I. (guitare, batterie), M. (guitare lead), G. (basse), Jón (batterie), A.F. (voix)

Musiciens additionnels : Sveinn Alxander Sveinsson (voix additionnelle), Dulvitund (synthés), K.P.V. (synthés)

remarques

chronique

Styles
metal extrême
black metal
Styles personnels
mid tempo / dépressif

Des Islandais qui sortent de nulle part, ou presque. Kvarforth enrhumé au chant ; Ondskapt dépressif à la guitare ; Xasthur à l’ambiance. Un concentré de ce que le black metal mid tempo a donné de meilleur. Le premier disque sort 5 ans après la formation du groupe, tout est carré. Intro/outro sobre ; arpèges malicieux ; leads hypnotiques 100% mineur ; et trois longs titres qui tissent des toiles d’araignée dans lesquelles on se love volontiers. L’entrée en matière se fait en douceur sur l’excellent « Afvegaleiðsla », où l'atmosphère se pose au fil des répétitions. Le spectre de Deathspell n’est jamais très loin, et les mélodies dissonantes de l’époque Paracletus traînent de-ci de-là. La batterie, avec un sens « jazzy » du placement de caisse claire, frappe un rythme tranquille, sournoisement entraînant. Et puis, cette performance vocale, qu’en dire ? Impressionnante de bout en bout.
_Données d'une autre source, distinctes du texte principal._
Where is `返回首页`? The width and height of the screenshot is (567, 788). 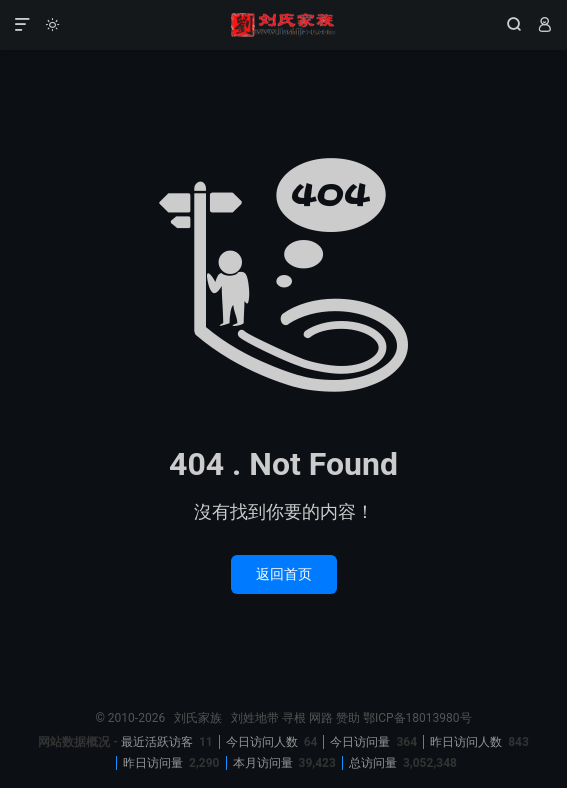 返回首页 is located at coordinates (284, 574).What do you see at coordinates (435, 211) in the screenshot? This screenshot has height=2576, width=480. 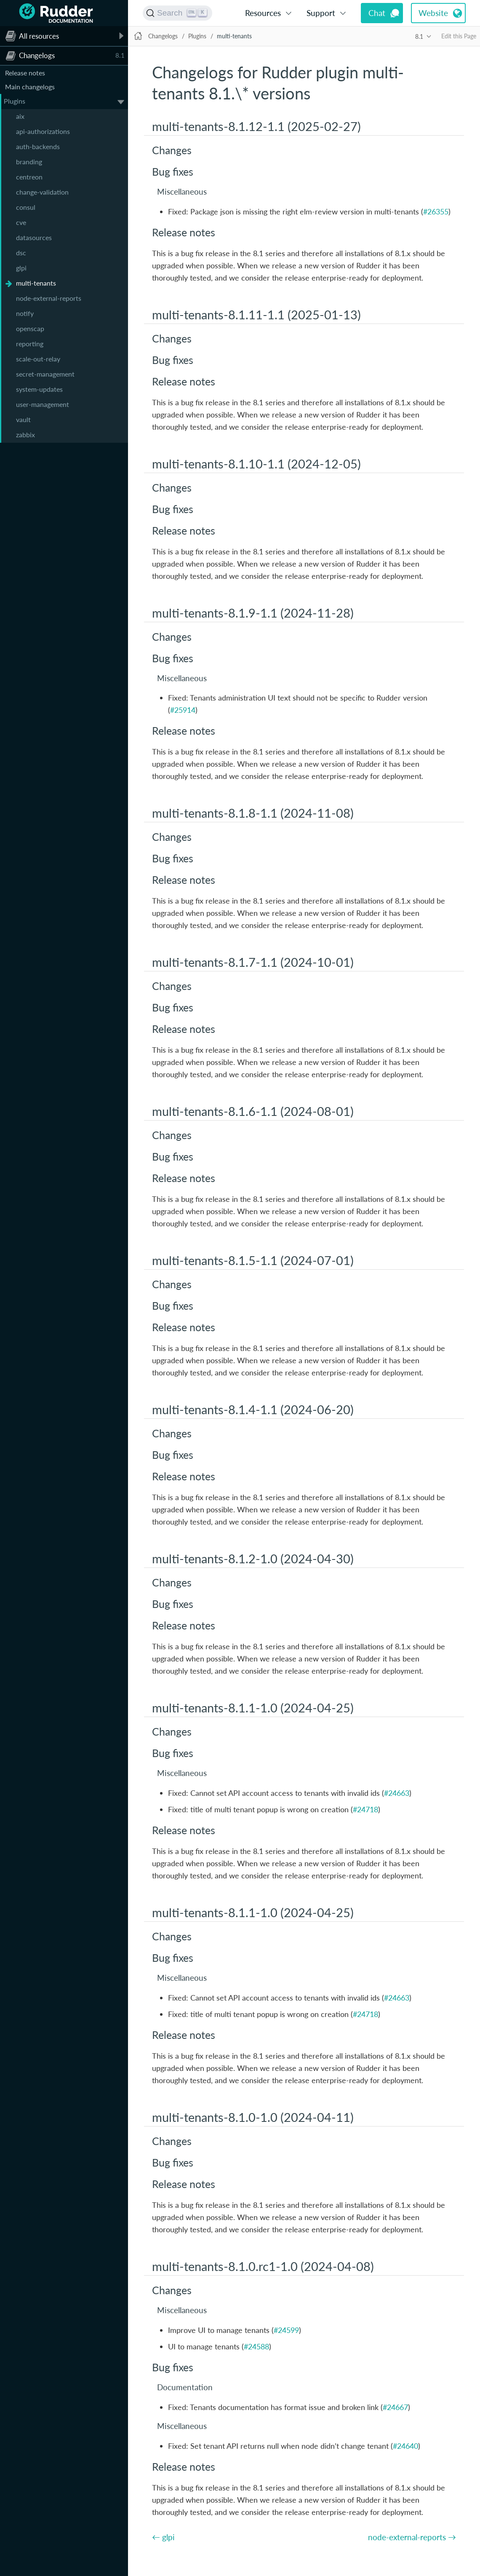 I see `#26355` at bounding box center [435, 211].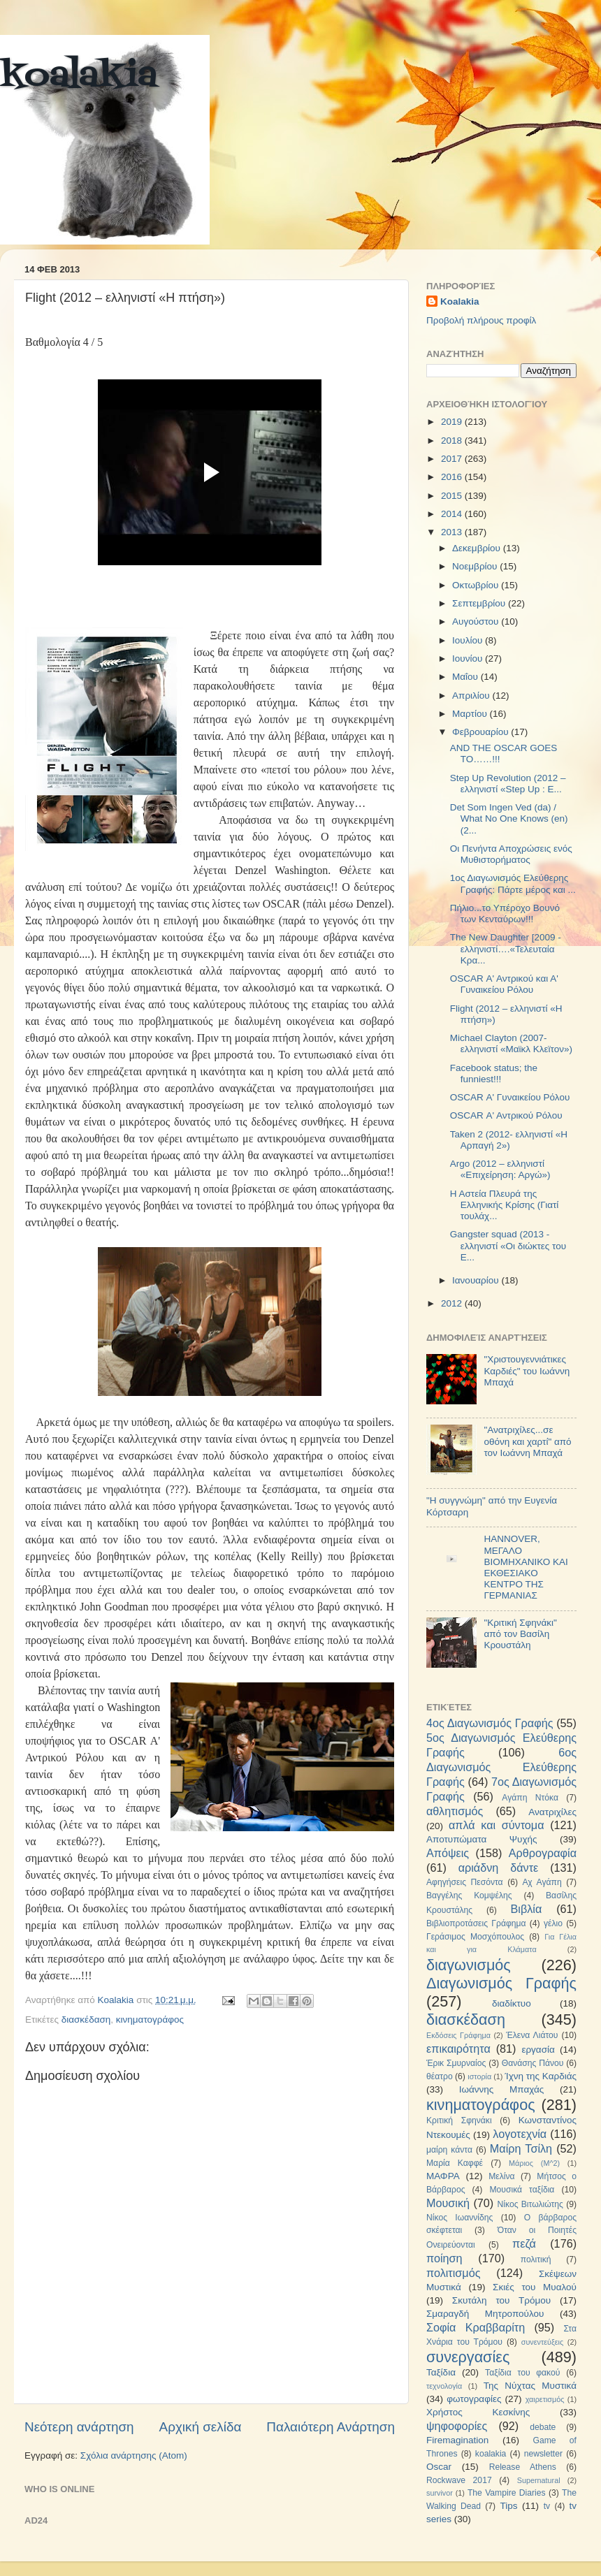 This screenshot has height=2576, width=601. I want to click on Νίκος Ιωαννίδης, so click(459, 2217).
Un chant de gorge très froid, comme un cri rauque sans cesse étouffé. Inhumain, ou plutôt, qui ne paraît humain que dans ses moments de folie. Il faut l’écouter sur le troisième titre, « Hugklofnun », naviguer entre les glaires et la toux, le rire et les pleurs, pour se répandre en hurlements paroxystiques en fin de morceau (« no fun », en effet). Le triplé gagnant se clôt sur « Undir skyggðarhaldi », avec le seul blast du disque, des arpèges hypnotiques, et puis cette rupture en milieu de morceau avec la ligne de basse qui se met à serpenter, et le batteur qui embraye dessus tout en finesse, alternant ride et hihat... c'est beau. Et ça fait mal aussi parce que c’est court, trop court ! Satan sait que les trois quatre dernières années de black metal ont été plutôt vache maigre, que le genre a l’air de se tarir, que les grands noms tombent un peu dans la redite ou partent explorer d’autres voies, mais voilà, Andavald straight outta nihilo et mine de rien, ravive un peu la flamme. Une certaine essence du black est contenue dans ce petit joyau islandais, même si on n'est pas dans les « standards » du style. Andavald est à mettre au panthéon des groupes tordus, blackeux jusqu’au bout des orteils précisément parce qu’ils s’offrent une certaine liberté musicale. 2021 : c’est l’heure où les gens sérieux peuvent commencer à parler de l’année 2019. Et s’il fallait faire des tops, peut-être bien qu’Undir skyggðarhaldi en caresserait les sommets.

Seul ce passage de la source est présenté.